Exercise instructions
Retype the listing below line for line, but only from the line with "This screenshot has width=819, height=2347." down to the line with "has height=2576, width=1001.", inclusive. Pictures stay out.

Data under study
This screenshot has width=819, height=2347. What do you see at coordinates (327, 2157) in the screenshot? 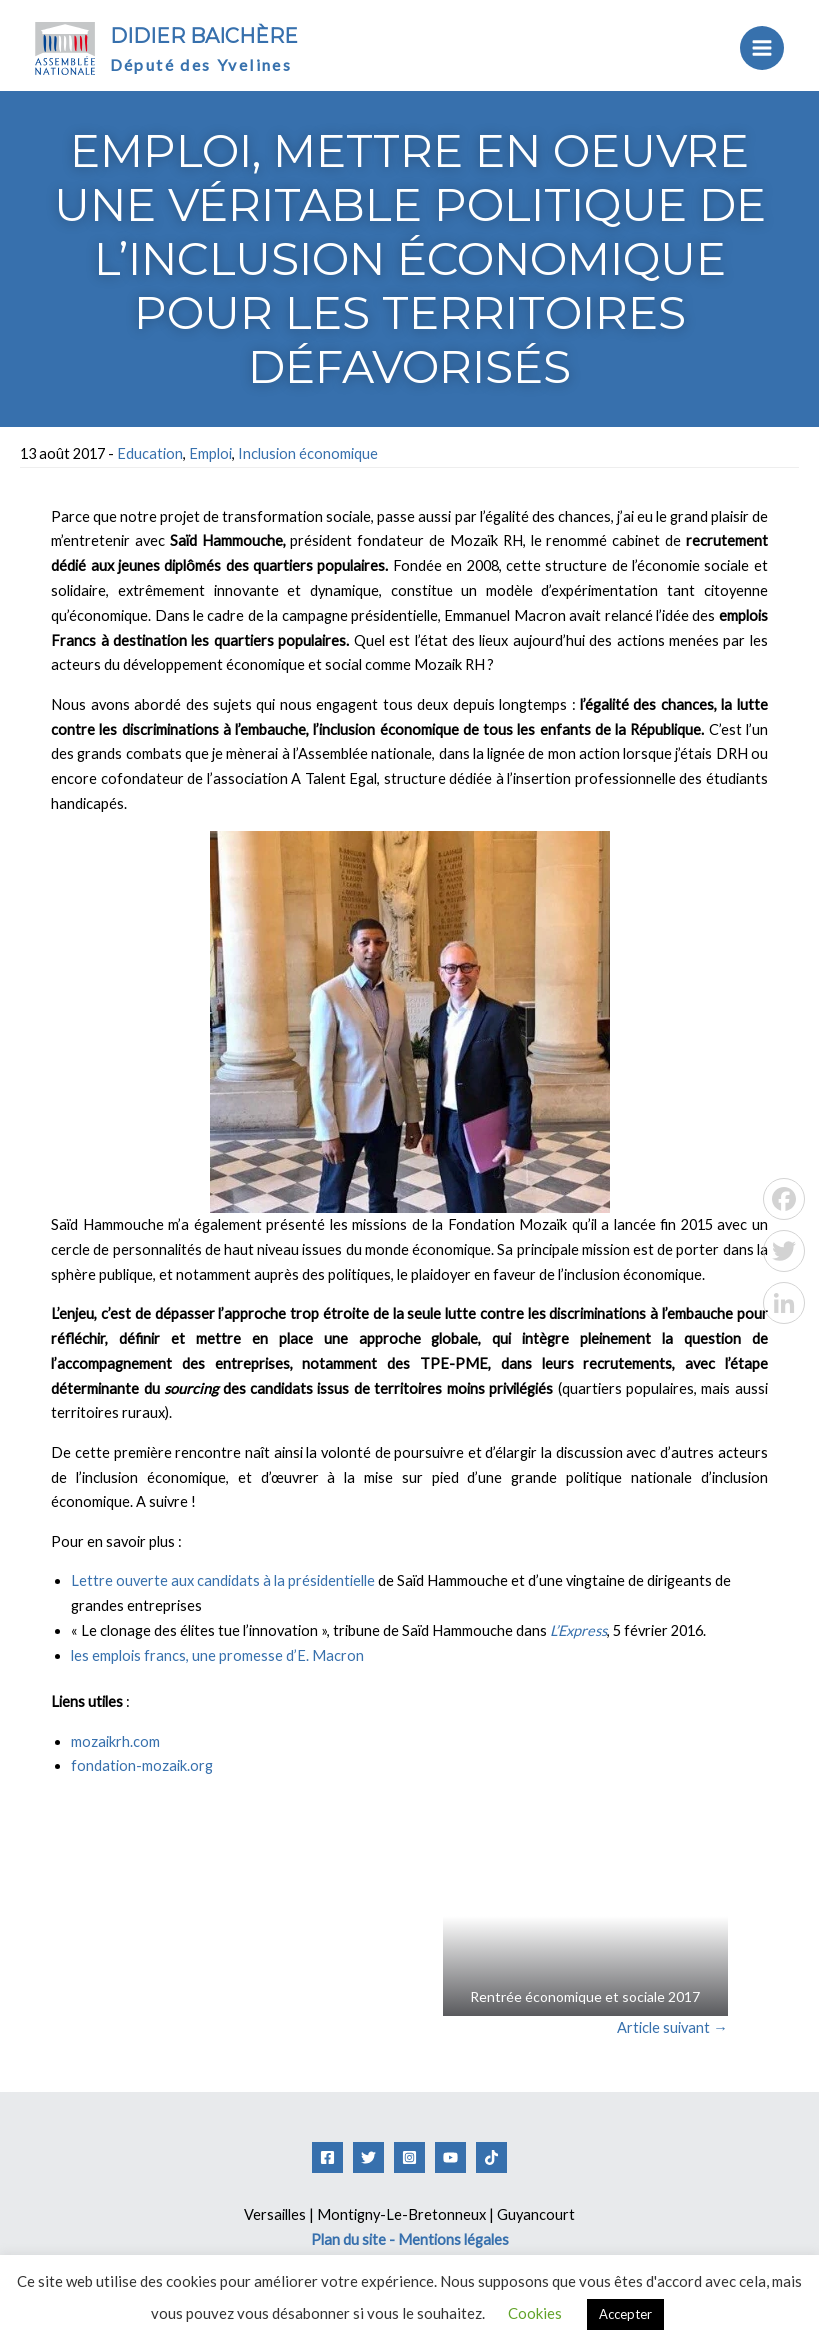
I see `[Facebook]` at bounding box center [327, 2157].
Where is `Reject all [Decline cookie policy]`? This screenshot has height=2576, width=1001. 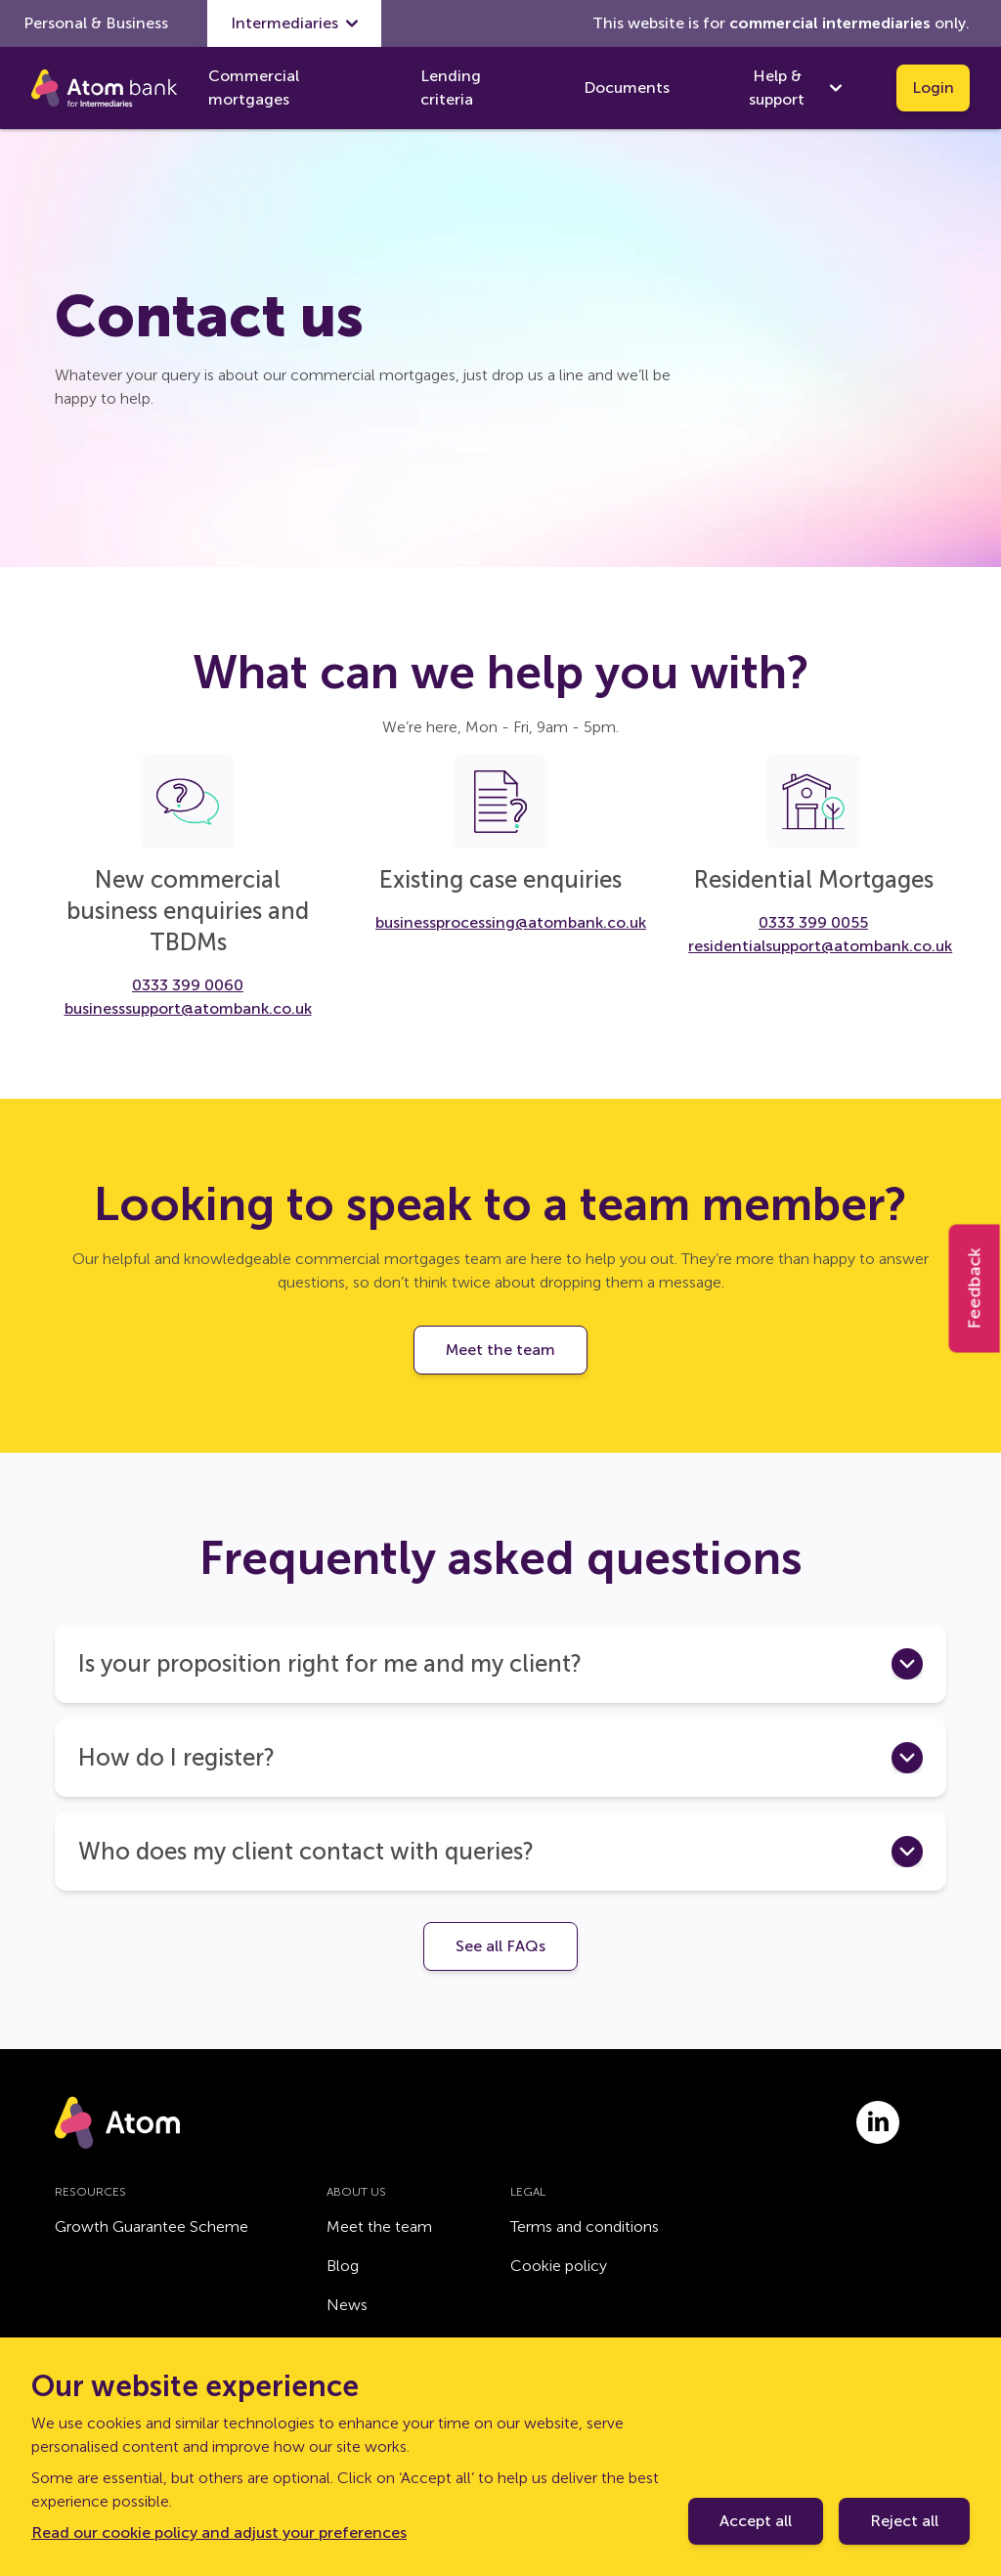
* * *
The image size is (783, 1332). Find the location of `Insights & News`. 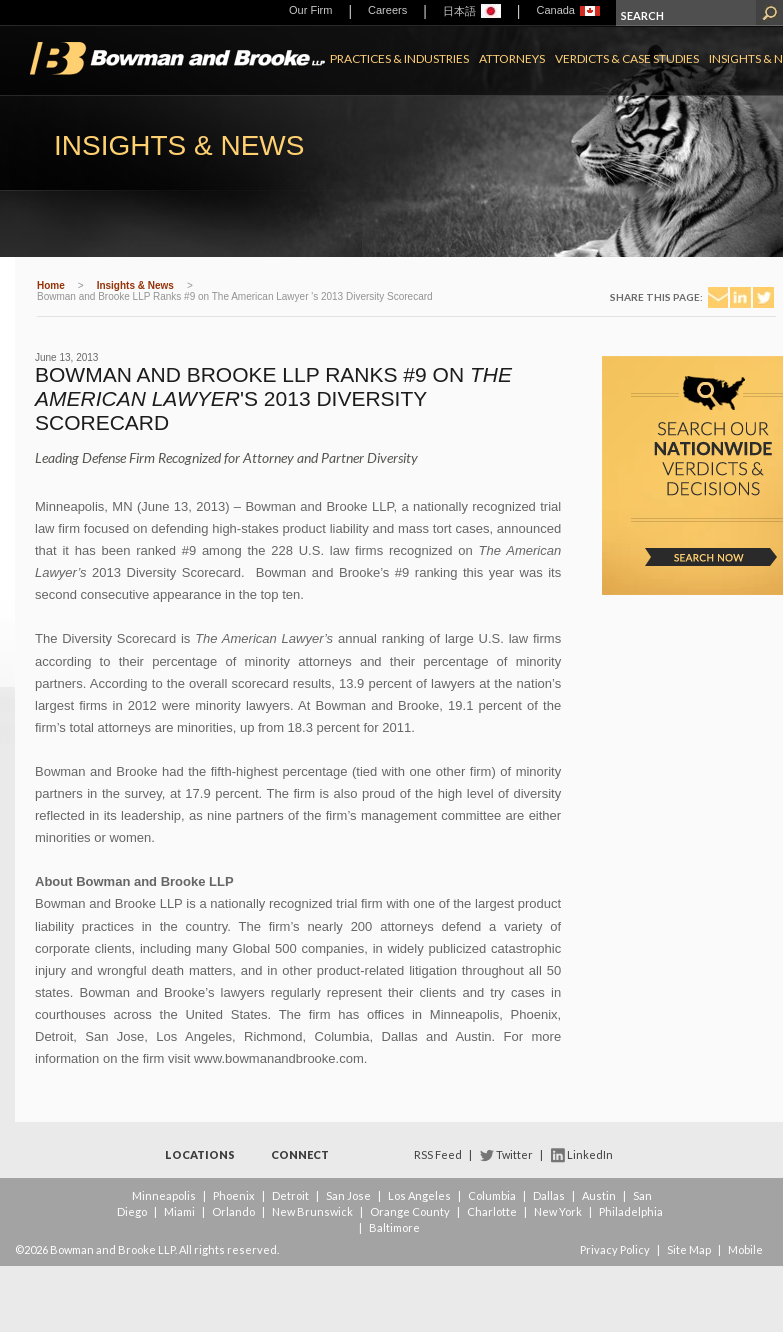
---
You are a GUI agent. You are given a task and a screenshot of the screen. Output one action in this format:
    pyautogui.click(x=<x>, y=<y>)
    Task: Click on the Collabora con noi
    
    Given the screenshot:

Task solution
This screenshot has width=819, height=2347. What do you see at coordinates (327, 2157) in the screenshot? 
I see `[Facebook]` at bounding box center [327, 2157].
Where is `Reject all [Decline cookie policy]`? This screenshot has height=2576, width=1001. 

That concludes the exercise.